# [RECORDS SUPPLIED]
[Start of section]

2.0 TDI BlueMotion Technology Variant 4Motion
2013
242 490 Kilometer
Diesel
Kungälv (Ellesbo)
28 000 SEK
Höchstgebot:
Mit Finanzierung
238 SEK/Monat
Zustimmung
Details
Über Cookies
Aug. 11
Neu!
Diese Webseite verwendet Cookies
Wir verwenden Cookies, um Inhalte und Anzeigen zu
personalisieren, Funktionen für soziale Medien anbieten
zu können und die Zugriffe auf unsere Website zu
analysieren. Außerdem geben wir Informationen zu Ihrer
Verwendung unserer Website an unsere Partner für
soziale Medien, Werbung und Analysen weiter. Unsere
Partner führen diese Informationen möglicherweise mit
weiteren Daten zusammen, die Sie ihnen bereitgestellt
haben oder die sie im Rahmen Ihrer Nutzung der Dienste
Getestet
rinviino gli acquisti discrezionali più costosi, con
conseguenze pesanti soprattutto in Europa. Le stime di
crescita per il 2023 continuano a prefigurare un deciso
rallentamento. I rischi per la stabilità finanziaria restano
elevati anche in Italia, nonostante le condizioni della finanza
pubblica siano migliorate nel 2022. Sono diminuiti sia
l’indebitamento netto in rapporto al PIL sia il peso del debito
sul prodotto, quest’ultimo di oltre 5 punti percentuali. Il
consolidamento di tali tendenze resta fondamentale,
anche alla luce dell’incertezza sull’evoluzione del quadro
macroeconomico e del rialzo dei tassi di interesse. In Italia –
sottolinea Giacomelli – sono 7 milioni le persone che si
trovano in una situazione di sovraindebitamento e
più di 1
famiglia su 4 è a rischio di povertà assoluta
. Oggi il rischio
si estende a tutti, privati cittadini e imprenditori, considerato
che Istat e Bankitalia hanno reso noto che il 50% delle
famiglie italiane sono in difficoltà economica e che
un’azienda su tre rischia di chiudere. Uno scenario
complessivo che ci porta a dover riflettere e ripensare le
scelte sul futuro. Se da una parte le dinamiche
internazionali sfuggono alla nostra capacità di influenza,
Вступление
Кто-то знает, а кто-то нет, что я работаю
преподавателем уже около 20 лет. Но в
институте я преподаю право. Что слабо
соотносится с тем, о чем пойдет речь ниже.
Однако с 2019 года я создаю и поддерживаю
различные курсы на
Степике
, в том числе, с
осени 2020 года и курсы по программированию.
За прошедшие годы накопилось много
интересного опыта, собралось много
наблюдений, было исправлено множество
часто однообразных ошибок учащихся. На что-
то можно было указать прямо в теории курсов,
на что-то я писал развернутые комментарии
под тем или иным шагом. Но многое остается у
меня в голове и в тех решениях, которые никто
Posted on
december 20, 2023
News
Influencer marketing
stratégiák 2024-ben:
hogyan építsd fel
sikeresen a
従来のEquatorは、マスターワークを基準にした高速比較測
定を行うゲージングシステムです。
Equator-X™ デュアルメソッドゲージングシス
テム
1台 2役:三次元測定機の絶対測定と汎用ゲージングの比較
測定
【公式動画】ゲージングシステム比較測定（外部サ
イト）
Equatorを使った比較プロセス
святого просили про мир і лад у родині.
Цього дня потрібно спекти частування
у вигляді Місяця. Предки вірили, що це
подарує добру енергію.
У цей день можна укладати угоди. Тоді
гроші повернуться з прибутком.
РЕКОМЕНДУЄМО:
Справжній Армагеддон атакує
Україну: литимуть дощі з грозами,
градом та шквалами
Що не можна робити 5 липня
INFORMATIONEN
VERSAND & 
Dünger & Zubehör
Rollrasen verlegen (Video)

[End of section]

Each record above is to be reproduced verbatim.

# [FINAL ANSWER]
2.0 TDI BlueMotion Technology Variant 4Motion
2013
242 490 Kilometer
Diesel
Kungälv (Ellesbo)
28 000 SEK
Höchstgebot:
Mit Finanzierung
238 SEK/Monat
Zustimmung
Details
Über Cookies
Aug. 11
Neu!
Diese Webseite verwendet Cookies
Wir verwenden Cookies, um Inhalte und Anzeigen zu
personalisieren, Funktionen für soziale Medien anbieten
zu können und die Zugriffe auf unsere Website zu
analysieren. Außerdem geben wir Informationen zu Ihrer
Verwendung unserer Website an unsere Partner für
soziale Medien, Werbung und Analysen weiter. Unsere
Partner führen diese Informationen möglicherweise mit
weiteren Daten zusammen, die Sie ihnen bereitgestellt
haben oder die sie im Rahmen Ihrer Nutzung der Dienste
Getestet
rinviino gli acquisti discrezionali più costosi, con
conseguenze pesanti soprattutto in Europa. Le stime di
crescita per il 2023 continuano a prefigurare un deciso
rallentamento. I rischi per la stabilità finanziaria restano
elevati anche in Italia, nonostante le condizioni della finanza
pubblica siano migliorate nel 2022. Sono diminuiti sia
l’indebitamento netto in rapporto al PIL sia il peso del debito
sul prodotto, quest’ultimo di oltre 5 punti percentuali. Il
consolidamento di tali tendenze resta fondamentale,
anche alla luce dell’incertezza sull’evoluzione del quadro
macroeconomico e del rialzo dei tassi di interesse. In Italia –
sottolinea Giacomelli – sono 7 milioni le persone che si
trovano in una situazione di sovraindebitamento e
più di 1
famiglia su 4 è a rischio di povertà assoluta
. Oggi il rischio
si estende a tutti, privati cittadini e imprenditori, considerato
che Istat e Bankitalia hanno reso noto che il 50% delle
famiglie italiane sono in difficoltà economica e che
un’azienda su tre rischia di chiudere. Uno scenario
complessivo che ci porta a dover riflettere e ripensare le
scelte sul futuro. Se da una parte le dinamiche
internazionali sfuggono alla nostra capacità di influenza,
Вступление
Кто-то знает, а кто-то нет, что я работаю
преподавателем уже около 20 лет. Но в
институте я преподаю право. Что слабо
соотносится с тем, о чем пойдет речь ниже.
Однако с 2019 года я создаю и поддерживаю
различные курсы на
Степике
, в том числе, с
осени 2020 года и курсы по программированию.
За прошедшие годы накопилось много
интересного опыта, собралось много
наблюдений, было исправлено множество
часто однообразных ошибок учащихся. На что-
то можно было указать прямо в теории курсов,
на что-то я писал развернутые комментарии
под тем или иным шагом. Но многое остается у
меня в голове и в тех решениях, которые никто
Posted on
december 20, 2023
News
Influencer marketing
stratégiák 2024-ben:
hogyan építsd fel
sikeresen a
従来のEquatorは、マスターワークを基準にした高速比較測
定を行うゲージングシステムです。
Equator-X™ デュアルメソッドゲージングシス
テム
1台 2役:三次元測定機の絶対測定と汎用ゲージングの比較
測定
【公式動画】ゲージングシステム比較測定（外部サ
イト）
Equatorを使った比較プロセス
святого просили про мир і лад у родині.
Цього дня потрібно спекти частування
у вигляді Місяця. Предки вірили, що це
подарує добру енергію.
У цей день можна укладати угоди. Тоді
гроші повернуться з прибутком.
РЕКОМЕНДУЄМО:
Справжній Армагеддон атакує
Україну: литимуть дощі з грозами,
градом та шквалами
Що не можна робити 5 липня
INFORMATIONEN
VERSAND & 
Dünger & Zubehör
Rollrasen verlegen (Video)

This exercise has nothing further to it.